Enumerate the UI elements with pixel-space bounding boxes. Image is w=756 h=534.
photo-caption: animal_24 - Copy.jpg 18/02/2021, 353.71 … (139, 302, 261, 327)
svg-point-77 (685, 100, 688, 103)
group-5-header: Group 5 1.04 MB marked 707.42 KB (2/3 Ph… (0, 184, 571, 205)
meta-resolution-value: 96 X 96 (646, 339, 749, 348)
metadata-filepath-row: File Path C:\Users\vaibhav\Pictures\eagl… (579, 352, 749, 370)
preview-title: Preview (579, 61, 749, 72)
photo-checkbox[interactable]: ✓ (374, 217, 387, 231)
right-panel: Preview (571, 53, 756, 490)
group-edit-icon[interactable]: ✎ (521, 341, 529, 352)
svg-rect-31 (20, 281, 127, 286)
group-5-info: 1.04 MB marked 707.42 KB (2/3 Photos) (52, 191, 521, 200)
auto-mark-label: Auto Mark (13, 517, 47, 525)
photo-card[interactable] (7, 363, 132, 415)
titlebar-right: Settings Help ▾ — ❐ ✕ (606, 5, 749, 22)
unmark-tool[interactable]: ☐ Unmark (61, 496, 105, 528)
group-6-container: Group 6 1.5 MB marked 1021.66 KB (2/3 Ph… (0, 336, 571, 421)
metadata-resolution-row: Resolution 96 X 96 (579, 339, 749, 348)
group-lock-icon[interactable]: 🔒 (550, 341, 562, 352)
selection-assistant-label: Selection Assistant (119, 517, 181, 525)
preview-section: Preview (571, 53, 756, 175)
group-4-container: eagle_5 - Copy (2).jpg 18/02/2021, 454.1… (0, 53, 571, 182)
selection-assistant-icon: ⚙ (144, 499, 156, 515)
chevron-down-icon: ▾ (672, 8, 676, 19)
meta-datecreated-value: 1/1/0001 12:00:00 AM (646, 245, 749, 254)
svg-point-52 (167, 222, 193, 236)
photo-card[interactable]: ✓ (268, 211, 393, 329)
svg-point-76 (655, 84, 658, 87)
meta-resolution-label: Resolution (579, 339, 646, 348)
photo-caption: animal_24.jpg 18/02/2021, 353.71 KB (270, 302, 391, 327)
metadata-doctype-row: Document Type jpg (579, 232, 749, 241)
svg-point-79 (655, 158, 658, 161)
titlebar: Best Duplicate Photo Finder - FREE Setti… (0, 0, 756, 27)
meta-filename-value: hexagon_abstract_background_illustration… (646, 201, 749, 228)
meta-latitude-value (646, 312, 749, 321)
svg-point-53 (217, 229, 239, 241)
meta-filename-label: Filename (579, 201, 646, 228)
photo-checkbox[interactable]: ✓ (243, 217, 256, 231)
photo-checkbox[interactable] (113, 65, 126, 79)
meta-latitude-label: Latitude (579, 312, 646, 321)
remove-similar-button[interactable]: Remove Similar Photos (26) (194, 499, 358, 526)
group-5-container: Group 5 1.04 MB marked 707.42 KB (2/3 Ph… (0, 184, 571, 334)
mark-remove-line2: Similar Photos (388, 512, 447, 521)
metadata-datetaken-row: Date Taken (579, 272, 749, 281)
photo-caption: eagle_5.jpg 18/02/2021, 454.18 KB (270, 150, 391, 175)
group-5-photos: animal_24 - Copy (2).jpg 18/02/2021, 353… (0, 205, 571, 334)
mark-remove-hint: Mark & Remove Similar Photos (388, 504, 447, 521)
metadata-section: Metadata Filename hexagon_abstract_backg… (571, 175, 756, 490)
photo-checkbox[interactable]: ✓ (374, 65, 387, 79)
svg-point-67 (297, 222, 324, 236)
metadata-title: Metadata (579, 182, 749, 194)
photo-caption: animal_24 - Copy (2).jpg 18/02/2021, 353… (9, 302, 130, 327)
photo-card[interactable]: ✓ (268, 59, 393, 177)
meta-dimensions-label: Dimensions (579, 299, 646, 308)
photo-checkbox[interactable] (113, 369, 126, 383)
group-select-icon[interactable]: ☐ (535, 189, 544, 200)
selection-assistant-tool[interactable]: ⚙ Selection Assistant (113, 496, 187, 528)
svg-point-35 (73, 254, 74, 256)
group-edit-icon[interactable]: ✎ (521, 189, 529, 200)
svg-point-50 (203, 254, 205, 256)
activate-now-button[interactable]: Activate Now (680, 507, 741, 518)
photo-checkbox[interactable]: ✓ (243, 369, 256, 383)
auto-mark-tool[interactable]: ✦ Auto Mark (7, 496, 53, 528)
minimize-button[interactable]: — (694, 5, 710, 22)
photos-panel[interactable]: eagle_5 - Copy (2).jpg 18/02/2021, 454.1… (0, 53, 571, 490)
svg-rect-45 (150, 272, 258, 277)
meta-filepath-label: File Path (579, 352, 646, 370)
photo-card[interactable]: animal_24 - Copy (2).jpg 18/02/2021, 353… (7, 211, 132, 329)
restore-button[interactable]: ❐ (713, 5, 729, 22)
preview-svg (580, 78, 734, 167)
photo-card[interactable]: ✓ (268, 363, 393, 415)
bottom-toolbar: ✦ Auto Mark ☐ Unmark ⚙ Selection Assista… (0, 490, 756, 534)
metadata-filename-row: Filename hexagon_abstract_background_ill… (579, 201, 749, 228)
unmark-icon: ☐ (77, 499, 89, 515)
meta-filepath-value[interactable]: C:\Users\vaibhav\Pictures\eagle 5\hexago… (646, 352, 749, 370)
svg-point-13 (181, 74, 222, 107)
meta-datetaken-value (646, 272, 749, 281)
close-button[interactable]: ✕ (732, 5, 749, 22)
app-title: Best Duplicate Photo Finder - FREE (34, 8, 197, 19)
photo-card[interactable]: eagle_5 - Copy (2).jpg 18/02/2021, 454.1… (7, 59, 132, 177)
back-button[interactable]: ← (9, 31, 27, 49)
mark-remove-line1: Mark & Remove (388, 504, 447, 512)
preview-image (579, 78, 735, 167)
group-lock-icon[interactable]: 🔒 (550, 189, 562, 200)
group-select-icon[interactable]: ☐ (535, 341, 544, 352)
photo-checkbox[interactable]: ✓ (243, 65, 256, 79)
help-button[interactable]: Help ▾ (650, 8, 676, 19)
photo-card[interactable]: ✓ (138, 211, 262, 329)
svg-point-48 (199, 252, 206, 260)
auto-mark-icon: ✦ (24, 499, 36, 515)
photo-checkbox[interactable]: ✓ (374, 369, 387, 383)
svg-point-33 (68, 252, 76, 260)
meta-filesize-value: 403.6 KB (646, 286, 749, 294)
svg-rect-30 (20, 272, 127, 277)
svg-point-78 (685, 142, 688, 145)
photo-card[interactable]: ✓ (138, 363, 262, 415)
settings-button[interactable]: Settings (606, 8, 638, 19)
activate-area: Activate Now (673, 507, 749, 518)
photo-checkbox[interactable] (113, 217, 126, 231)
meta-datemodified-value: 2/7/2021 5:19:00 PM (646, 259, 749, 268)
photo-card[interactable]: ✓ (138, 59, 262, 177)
========================================
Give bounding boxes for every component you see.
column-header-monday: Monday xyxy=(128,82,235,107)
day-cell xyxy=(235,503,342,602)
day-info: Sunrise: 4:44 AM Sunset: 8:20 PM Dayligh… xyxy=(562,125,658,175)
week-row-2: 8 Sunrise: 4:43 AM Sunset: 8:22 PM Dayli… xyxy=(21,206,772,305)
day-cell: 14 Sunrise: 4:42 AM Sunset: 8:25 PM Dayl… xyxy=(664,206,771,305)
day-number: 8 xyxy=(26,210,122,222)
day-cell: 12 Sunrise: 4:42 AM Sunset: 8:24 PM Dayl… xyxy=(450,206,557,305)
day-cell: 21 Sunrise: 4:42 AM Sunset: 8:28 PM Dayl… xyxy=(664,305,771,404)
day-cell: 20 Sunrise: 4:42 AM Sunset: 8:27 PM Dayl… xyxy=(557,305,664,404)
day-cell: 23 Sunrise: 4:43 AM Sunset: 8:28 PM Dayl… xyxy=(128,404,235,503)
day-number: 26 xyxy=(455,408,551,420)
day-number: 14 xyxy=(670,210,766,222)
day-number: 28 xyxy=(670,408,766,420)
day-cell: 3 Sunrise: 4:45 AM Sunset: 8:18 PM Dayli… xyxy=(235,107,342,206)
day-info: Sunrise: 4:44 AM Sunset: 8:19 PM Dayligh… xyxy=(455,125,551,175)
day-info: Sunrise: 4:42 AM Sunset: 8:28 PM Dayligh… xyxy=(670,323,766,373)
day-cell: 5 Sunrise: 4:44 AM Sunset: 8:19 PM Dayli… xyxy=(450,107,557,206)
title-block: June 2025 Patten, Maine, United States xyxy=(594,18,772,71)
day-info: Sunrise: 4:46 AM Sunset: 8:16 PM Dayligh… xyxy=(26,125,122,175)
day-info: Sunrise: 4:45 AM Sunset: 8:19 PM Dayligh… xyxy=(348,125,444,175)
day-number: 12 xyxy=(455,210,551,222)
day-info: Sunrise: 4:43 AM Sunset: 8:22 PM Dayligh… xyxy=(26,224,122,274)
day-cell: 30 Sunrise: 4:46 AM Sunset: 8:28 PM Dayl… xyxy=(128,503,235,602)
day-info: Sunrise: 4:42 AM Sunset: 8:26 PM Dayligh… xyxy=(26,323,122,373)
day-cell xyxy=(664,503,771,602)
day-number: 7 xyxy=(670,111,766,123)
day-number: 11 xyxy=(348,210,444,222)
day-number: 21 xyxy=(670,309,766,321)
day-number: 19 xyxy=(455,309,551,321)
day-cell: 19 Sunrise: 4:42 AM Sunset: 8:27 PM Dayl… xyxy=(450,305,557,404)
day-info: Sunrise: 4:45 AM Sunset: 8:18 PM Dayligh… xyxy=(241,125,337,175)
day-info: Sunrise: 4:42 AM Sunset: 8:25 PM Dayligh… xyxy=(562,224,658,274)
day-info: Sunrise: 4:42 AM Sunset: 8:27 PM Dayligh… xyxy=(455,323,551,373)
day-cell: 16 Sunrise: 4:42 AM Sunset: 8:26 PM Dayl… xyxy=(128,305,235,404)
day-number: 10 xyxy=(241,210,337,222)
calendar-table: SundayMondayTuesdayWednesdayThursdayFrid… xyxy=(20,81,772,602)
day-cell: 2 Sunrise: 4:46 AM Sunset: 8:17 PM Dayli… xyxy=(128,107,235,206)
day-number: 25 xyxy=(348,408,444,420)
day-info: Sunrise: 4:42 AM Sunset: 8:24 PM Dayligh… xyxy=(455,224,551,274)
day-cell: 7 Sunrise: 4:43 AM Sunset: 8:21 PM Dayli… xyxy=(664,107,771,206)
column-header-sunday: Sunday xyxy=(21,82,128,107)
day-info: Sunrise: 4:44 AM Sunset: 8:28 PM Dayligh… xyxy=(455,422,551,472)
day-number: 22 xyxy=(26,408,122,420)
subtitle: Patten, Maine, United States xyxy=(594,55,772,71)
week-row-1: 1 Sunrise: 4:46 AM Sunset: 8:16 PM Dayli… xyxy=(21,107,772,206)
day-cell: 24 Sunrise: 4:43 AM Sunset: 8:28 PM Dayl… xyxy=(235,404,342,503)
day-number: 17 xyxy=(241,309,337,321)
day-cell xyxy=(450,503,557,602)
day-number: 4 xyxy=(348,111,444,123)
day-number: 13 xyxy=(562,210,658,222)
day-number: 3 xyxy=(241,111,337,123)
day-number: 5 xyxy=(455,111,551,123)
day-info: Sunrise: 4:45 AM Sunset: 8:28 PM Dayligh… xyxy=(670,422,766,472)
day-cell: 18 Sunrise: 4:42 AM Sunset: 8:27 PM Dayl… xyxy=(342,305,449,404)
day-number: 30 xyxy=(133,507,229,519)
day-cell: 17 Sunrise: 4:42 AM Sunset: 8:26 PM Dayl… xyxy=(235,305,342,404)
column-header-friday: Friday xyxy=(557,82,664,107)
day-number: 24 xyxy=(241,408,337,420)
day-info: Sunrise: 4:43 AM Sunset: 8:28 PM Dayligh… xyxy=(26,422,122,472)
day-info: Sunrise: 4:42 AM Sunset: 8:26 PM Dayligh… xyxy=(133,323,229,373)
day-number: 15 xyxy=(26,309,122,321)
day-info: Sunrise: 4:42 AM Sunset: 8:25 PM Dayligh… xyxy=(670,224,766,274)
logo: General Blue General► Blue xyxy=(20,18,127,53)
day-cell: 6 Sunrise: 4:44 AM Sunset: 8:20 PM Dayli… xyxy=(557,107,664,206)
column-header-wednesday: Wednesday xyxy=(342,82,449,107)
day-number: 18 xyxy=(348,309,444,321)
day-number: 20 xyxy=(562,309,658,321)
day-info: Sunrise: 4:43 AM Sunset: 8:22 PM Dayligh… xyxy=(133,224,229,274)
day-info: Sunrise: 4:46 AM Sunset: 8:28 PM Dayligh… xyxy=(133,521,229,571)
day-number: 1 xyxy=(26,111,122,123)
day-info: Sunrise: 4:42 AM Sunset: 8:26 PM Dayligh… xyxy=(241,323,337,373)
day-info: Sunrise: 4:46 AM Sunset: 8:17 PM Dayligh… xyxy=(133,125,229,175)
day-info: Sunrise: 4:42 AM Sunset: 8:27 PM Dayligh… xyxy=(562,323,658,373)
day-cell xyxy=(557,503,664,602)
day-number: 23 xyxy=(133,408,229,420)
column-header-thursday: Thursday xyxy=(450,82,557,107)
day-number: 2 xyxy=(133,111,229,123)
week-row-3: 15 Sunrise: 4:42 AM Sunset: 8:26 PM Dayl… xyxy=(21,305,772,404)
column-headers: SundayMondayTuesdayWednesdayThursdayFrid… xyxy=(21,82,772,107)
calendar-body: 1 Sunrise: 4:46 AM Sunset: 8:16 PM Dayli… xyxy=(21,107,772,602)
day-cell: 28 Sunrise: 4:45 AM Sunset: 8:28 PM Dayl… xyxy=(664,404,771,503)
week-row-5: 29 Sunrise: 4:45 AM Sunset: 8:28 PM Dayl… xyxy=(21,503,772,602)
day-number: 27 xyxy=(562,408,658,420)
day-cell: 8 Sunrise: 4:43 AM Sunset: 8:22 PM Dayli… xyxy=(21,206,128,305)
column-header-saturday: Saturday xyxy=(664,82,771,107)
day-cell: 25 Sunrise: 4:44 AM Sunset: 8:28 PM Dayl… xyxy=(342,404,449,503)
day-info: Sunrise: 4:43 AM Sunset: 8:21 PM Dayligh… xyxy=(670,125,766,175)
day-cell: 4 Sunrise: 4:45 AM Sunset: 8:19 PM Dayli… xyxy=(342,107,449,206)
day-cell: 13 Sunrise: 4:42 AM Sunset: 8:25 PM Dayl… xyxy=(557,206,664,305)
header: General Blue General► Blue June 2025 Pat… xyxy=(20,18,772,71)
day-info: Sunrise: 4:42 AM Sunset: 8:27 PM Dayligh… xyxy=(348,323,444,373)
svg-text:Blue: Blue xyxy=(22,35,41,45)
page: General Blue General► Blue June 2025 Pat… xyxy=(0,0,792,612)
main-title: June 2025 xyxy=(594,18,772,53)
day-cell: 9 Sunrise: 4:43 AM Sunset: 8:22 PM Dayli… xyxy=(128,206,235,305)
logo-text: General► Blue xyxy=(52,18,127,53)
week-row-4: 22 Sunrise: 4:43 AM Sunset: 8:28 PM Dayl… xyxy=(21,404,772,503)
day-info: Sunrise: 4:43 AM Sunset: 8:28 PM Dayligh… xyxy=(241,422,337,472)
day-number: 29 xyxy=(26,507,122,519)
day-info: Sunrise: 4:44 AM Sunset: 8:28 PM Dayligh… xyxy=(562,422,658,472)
========================================
* **To do**: Your response should be the lines of the entries above that include the string "Help".

* **Written reply**:
titlebar-right: Settings Help ▾ — ❐ ✕ (606, 5, 749, 22)
help-button[interactable]: Help ▾ (650, 8, 676, 19)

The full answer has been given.